Generative AI and Copyright Protection

A recent decision by the USCO shows the challenges that may be faced by those seeking copyright protection for works that include components or features that were created by a generative AI tool. In this case, the USCO initially cancelled the copyright registration of a comic book “Zarya of the Dawn,” which included images created by a generative AI tool.1 The USCO subsequently found, however, the portions of the comic book attributable to the efforts of the human artist, Ms. Kristina Kashtanova, were still entitled to copyright protection. More specifically, the text, which Ms. Kashtanova authored, and the arrangement of the AI-generated images, which she also performed, could be registered for copyright protection. By drawing distinctions between the text, the images and the arrangement of the images, the USCO drew boundaries illustrating the portions of works that can—and those that cannot—be afforded copyright protection when an author is assisted by generative AI. As a result, the USCO re-registered the comic book, excluding from the registration, the images generated by AI.

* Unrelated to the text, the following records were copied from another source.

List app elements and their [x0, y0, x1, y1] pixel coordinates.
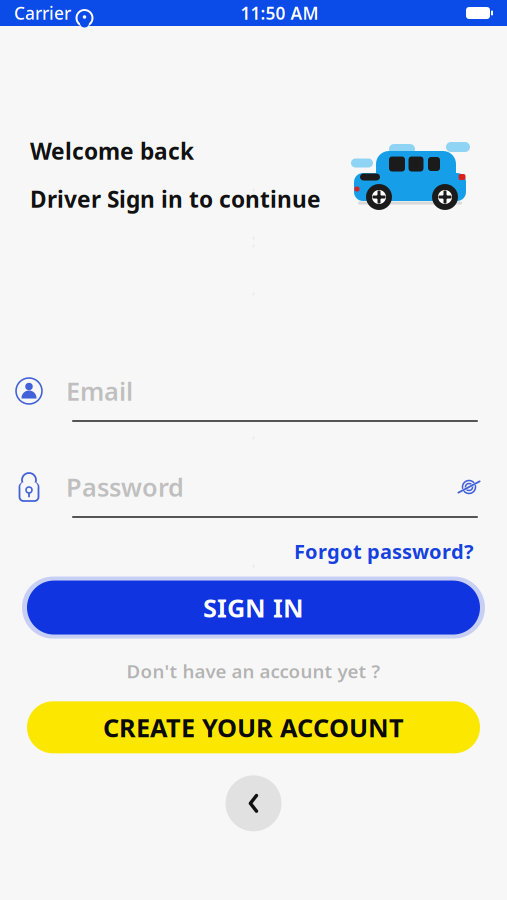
- staticText: Password: [66, 470, 184, 504]
- staticText: Forgot password?: [294, 538, 474, 565]
- button[interactable]: CREATE YOUR ACCOUNT: [0, 701, 507, 753]
- button[interactable]: Forgot password?: [290, 532, 478, 571]
- button[interactable]: Back: [226, 775, 282, 831]
- button[interactable]: SIGN IN: [0, 577, 507, 639]
- staticText: SIGN IN: [203, 591, 304, 624]
- staticText: Carrier: [14, 2, 71, 24]
- staticText: Welcome back: [30, 136, 194, 166]
- staticText: Don't have an account yet ?: [126, 659, 380, 683]
- staticText: CREATE YOUR ACCOUNT: [103, 710, 404, 744]
- staticText: Email: [66, 374, 133, 408]
- staticText: 11:50 AM: [240, 2, 318, 24]
- staticText: Driver Sign in to continue: [30, 184, 321, 214]
- button[interactable]: Show password: [449, 470, 489, 504]
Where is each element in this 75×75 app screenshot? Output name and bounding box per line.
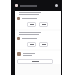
button[interactable]: Action bbox=[27, 42, 36, 47]
button[interactable]: Action bbox=[15, 31, 61, 49]
button[interactable] bbox=[17, 59, 53, 64]
button[interactable]: Profile bbox=[55, 4, 58, 7]
button[interactable]: App icon bbox=[15, 4, 18, 7]
button[interactable] bbox=[15, 51, 61, 64]
button[interactable]: Action bbox=[27, 22, 36, 27]
button[interactable]: Action bbox=[15, 11, 61, 29]
button[interactable]: Action bbox=[39, 42, 48, 47]
button[interactable]: Action bbox=[39, 22, 48, 27]
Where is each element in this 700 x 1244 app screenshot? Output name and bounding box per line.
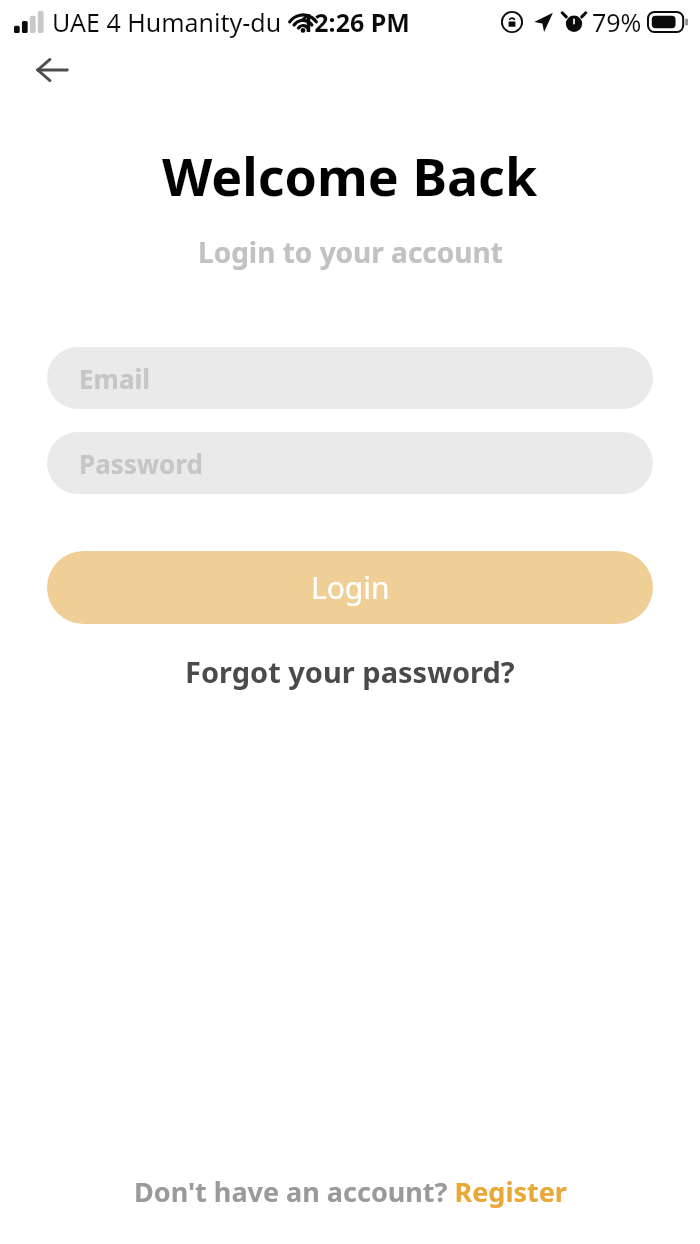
button[interactable]: Don't have an account? Register xyxy=(124,1167,577,1216)
button[interactable]: Login xyxy=(47,551,653,624)
staticText: UAE 4 Humanity-du xyxy=(52,5,282,39)
button[interactable]: Email xyxy=(47,347,653,409)
staticText: Login xyxy=(311,567,390,608)
staticText: 12:26 PM xyxy=(300,5,410,39)
button[interactable]: Forgot your password? xyxy=(173,646,527,697)
staticText: Email xyxy=(79,361,151,396)
staticText: Login to your account xyxy=(198,233,503,271)
staticText: 79% xyxy=(592,5,642,39)
staticText: Password xyxy=(79,446,203,481)
staticText: Welcome Back xyxy=(162,140,538,211)
button[interactable]: Password xyxy=(47,432,653,494)
button[interactable]: Back xyxy=(26,44,78,96)
staticText: Forgot your password? xyxy=(185,652,515,691)
staticText: Don't have an account? Register xyxy=(134,1173,567,1210)
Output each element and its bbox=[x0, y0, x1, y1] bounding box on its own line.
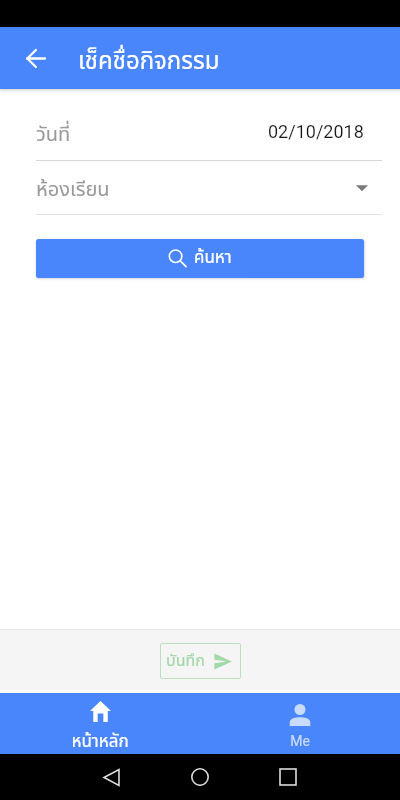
staticText: หน้าหลัก bbox=[71, 729, 129, 755]
staticText: 02/10/2018 bbox=[268, 121, 364, 142]
button[interactable]: ห้องเรียน bbox=[36, 161, 368, 214]
staticText: ห้องเรียน bbox=[36, 175, 110, 205]
button[interactable]: หน้าหลัก bbox=[0, 698, 200, 759]
button[interactable]: Me bbox=[200, 695, 400, 756]
staticText: เช็คชื่อกิจกรรม bbox=[78, 44, 220, 80]
button[interactable]: Home bbox=[178, 755, 222, 799]
button[interactable]: Recent apps bbox=[266, 755, 310, 799]
button[interactable]: บันทึก bbox=[160, 643, 241, 679]
staticText: ค้นหา bbox=[194, 245, 232, 271]
staticText: Me bbox=[290, 733, 310, 749]
staticText: วันที่ bbox=[36, 120, 71, 150]
button[interactable]: ค้นหา bbox=[36, 239, 364, 278]
button[interactable]: Back bbox=[89, 755, 133, 799]
button[interactable]: Back bbox=[13, 36, 57, 80]
button[interactable]: วันที่ bbox=[36, 89, 382, 160]
staticText: บันทึก bbox=[166, 649, 205, 673]
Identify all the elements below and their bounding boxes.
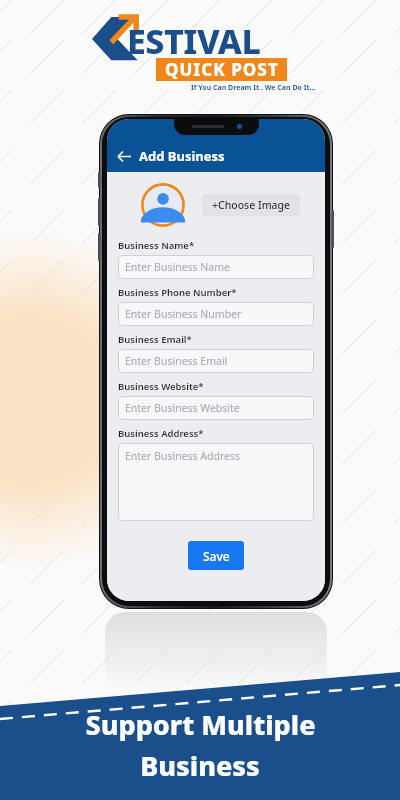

In reaching its decision, the USCO relied on the United States Copyright Act, which provides that “original works of authorship fixed in any tangible medium of expression” are entitled to copyright protection.2 The phrase “works of authorship” was deemed to require creation by a human author, while the term “original” requires independent creation and sufficient creativity.3

In accordance with these statutory standards, the USCO determined the selection and arrangement of the AI-generated images is protectable as a “compilation.” In particular, these exclusive efforts by Ms. Kashtanova satisfied the human authorship requirement, and the arrangement of the images for the purpose of telling a story satisfy the statutory requisite for creativity.

In contrast, the USCO determined that the AI-generated images themselves did not qualify for copyright protection because they are not individual works of human authorship. The USCO examined the process through which generative AI creates these images, emphasizing that process used by the generative AI platform is not the same as a human author. Specifically, an individual enters a text prompt into the generative AI platform, which outputs images the individual may use as intermediates that can be further refined through additional text prompts to reach a final image. Based on this iterative process, Ms. Kashtanova argued that she is the author of the images because she “guided” their structure and content through trial and error.4 Ultimately, however, the USCO rejected this argument, finding that Ms. Kashtanova lacked sufficient control over generated images to be treated as the inventive or master mind behind them.5

Notably, the approach taken by the USCO is consistent with that of the United States Court of Appeals for the Federal Circuit in the patent context for AI-based inventions. Much like USCO’s interpretation of the Copyright Act, the Federal Circuit held the United States Patent Act requires the named inventors of a patent to be a human being.6

Generative AI and Potential Copyright Infringement

Although AI’s assistance does not prevent an individual from obtaining a limited registration from the USCO, there may be other legal challenges to consider. As one example, several generative AI platforms are at the forefront of pending litigation relating to copyright infringement.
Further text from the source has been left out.